Per the referee's suggestion, we have added explicit labels to figures 3 and 4 which should address their concerns. In the case of Fig. 1, that figure is meant to be understood as a sketch, but we agree that our initial presentation of the figure was too sketchy. We have added clarifying comments which should address the referee's concerns.

In the numerical simulations of the various systems, could the authors provide some Poincaré surface of sections or more standard physical representations of the underlying classical dynamics and compare their results with standard tools of classical and quantum chaos?

This concern is similar to others raised in the first referee report; as such, we refer the referee to our answer there for more complete details. To briefly recapitulate, we have expanded the discussions of the introduction (Sec. 1) to better reflect the relationship between our probe, the fidelity susceptibility, and other well-known dynamical probes, particularly Lyapunov exponents. In addition, the new section 6.3 shows how Lyapunov exponents can be used to separate trajectories into regular and chaotic regions in a mixed phase space, revealing new features of the fidelity susceptibility. We believe that these Lyapunov exponents provide similar information to Poincaré maps while being somewhat more quantitative.

It is essential to clearly differentiate the new results of this paper from what was previously known. My understanding is that the novel contribution of this work lies in extending the concept of fidelity susceptibility to the classical chaotic regime and studying the classical-quantum correspondence for this observable in the semi-classical regime. Since the semi-classical regime of quantum chaos in systems with few degrees of freedom has been extensively explored, the authors should aim to relate their findings to more conventional tools and emphasize both the similarities and distinctions compared to existing results.

We have partially addressed these comments already, but we would like to return to the question of which results are novel in this work. We agree with the referee that our primary contribution is to establish the utility of the fidelity susceptibility, which is expressed through the long time response as a probe of chaos and ergodicity in classical systems (prior work has already shown this for quantum systems). However, it is also important to acknowledge that our conceptual understanding of classical chaos is rather different from (although wholly consistent with) the existing literature. In particular, our choice to focus on the fidelity susceptibility offers a unified perspective on both quantum and classical chaos and ergodicity. The standard classical perspective focused on Lyapunov exponents runs into severe difficulties as exemplified in our new discussion.

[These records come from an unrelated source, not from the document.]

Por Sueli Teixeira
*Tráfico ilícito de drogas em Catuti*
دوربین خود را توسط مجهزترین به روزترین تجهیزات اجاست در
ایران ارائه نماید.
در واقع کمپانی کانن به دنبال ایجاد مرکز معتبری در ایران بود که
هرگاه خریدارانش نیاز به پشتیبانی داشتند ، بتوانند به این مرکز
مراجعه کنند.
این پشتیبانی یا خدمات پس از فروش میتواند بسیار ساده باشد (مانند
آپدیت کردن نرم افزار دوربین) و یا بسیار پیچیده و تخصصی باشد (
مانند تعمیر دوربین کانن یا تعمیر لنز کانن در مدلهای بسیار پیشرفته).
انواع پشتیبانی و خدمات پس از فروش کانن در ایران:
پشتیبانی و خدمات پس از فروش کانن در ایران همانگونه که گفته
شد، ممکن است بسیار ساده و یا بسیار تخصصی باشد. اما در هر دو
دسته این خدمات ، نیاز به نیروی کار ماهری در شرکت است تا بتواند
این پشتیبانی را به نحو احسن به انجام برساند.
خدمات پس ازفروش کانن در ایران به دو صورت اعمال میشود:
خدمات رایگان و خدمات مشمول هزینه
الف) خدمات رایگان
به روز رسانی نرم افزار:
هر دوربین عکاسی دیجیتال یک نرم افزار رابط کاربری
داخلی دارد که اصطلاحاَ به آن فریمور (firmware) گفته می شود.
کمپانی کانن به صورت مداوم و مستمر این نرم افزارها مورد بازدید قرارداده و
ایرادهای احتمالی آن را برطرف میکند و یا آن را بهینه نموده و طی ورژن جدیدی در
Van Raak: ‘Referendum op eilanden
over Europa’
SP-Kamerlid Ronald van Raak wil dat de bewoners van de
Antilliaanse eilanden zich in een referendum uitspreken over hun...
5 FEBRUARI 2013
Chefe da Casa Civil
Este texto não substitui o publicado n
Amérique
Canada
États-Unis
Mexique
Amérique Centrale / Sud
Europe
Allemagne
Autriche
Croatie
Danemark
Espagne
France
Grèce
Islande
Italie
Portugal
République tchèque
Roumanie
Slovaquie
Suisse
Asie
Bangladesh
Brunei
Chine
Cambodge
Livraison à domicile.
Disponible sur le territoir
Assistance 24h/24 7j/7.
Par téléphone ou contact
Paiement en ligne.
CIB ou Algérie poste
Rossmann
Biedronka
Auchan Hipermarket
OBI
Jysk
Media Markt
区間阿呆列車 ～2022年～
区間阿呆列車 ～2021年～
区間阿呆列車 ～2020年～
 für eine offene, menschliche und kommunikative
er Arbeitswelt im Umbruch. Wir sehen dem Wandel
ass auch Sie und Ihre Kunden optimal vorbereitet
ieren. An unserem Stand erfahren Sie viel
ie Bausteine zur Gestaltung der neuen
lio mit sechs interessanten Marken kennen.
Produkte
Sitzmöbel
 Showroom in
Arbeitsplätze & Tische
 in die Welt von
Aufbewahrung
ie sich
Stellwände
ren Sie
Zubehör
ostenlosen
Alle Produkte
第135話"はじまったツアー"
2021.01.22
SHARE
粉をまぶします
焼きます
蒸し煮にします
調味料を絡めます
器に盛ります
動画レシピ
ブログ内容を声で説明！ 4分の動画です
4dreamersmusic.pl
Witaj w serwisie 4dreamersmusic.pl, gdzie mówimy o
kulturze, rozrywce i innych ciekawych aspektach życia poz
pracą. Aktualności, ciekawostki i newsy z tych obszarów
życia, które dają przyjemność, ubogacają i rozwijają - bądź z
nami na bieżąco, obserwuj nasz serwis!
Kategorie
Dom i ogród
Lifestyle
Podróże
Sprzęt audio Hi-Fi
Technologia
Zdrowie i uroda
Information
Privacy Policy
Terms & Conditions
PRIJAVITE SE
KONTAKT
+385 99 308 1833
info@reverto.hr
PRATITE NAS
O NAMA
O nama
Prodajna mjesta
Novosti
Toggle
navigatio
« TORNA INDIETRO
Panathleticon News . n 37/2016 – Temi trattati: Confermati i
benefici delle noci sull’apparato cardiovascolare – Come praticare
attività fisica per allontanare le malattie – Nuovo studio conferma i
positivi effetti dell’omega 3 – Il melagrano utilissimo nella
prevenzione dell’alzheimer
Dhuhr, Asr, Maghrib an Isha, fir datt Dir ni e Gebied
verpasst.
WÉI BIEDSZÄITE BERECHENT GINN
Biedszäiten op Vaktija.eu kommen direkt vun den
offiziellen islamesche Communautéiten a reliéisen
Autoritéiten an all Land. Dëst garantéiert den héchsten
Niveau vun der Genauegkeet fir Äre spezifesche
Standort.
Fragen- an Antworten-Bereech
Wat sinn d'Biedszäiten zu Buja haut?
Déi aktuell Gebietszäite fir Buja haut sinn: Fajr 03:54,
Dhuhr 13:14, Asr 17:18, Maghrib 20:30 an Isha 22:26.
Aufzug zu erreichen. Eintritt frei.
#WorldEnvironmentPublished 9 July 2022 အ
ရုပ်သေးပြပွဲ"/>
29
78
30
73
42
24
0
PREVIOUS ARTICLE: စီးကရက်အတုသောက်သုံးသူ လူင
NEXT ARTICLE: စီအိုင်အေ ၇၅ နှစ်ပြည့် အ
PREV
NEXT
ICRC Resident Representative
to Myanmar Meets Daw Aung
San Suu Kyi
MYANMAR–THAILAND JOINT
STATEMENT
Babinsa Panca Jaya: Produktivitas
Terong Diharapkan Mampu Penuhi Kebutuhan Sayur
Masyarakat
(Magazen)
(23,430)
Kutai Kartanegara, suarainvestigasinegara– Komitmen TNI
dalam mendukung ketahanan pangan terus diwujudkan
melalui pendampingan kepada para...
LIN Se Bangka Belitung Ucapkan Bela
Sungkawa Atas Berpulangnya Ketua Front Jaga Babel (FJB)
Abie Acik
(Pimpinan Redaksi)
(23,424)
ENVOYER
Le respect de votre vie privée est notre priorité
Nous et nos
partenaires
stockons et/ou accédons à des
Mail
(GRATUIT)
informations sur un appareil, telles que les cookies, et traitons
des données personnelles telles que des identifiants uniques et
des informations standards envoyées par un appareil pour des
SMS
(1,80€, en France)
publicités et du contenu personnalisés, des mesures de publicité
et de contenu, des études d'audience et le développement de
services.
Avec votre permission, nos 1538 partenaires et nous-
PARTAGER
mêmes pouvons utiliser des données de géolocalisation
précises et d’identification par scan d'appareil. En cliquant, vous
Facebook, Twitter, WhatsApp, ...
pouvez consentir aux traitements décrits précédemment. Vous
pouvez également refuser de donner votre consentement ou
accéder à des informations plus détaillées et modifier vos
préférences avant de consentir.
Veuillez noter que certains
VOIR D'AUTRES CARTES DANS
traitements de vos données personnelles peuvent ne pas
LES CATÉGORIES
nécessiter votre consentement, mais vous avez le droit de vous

For example, we know that weakly non-integrable systems with small Lyapunov exponents (such as air) which allow turbulence are much more chaotic than strongly nonintegrable systems such as water. We also expanded Fig. 2 to highlight that the definition of chaos based on fidelity is extremely intuitive as it targets the long-time instability of time averaged probability distributions (quantum or classical) to small perturbations. We do not understand the mathematical connections (if any) between Lyapunov exponents and long-time instabilities. Likewise, we do not understand connections (if any) between short-time operator growth, recently conjectured to be a measure of quantum chaos, and long-time response. These remain very interesting unsolved questions. By now, we have several additional many-particle classical models, such as the central spin model and a perturbed Ishimori chain, where we see again that the fidelity approach to chaos works very well. Our colleagues at BU in the group of D. Campbell applied this approach to contrast the FPUT chain versus the integrable Toda lattice, and again results very convincingly show that the FPUT model is chaotic in the long time limit. Those results will be reported in separate works.

I believe the authors should temper their claim and instead state that fidelity susceptibility is a highly sensitive probe of chaos in both classical and quantum systems, as first demonstrated in Ref. [33] for quantum many-body isolated systems. This should not be presented as a new definition of chaos but rather as an interesting probe, new in the context of classical chaos.

I believe the authors’ central claim is overstated and presents a misleading interpretation of the physics at play, especially in the low-degree-of-freedom systems they consider. The transition to chaos in classical Hamiltonian systems with few degrees of freedom, as explored in this paper, is already well understood. The combination of the KAM and Poincaré-Birkhoff theorems ... describes a fractal structure of phase space, with regular islands embedded in chaotic seas. At weak integrability breaking, most trajectories remain regular, and the chaotic regions occupy a vanishingly small volume. If I understand Fig. 1 correctly, the authors characterize this regime as “maximal chaos,” but in my view, this regime should instead be described as maximally sensitive. In contrast, far from integrability, where a significant portion of the phase space becomes chaotic, this is what I would consider the truly maximally chaotic regime. What the authors term "maximal chaos" seems more appropriately labeled as a regime of maximal sensitivity, where small perturbations destroy rational tori and lead to the formation of hyperbolic and elliptic fixed points, with the former giving rise to chaos through homoclinic/heteroclinic tangles.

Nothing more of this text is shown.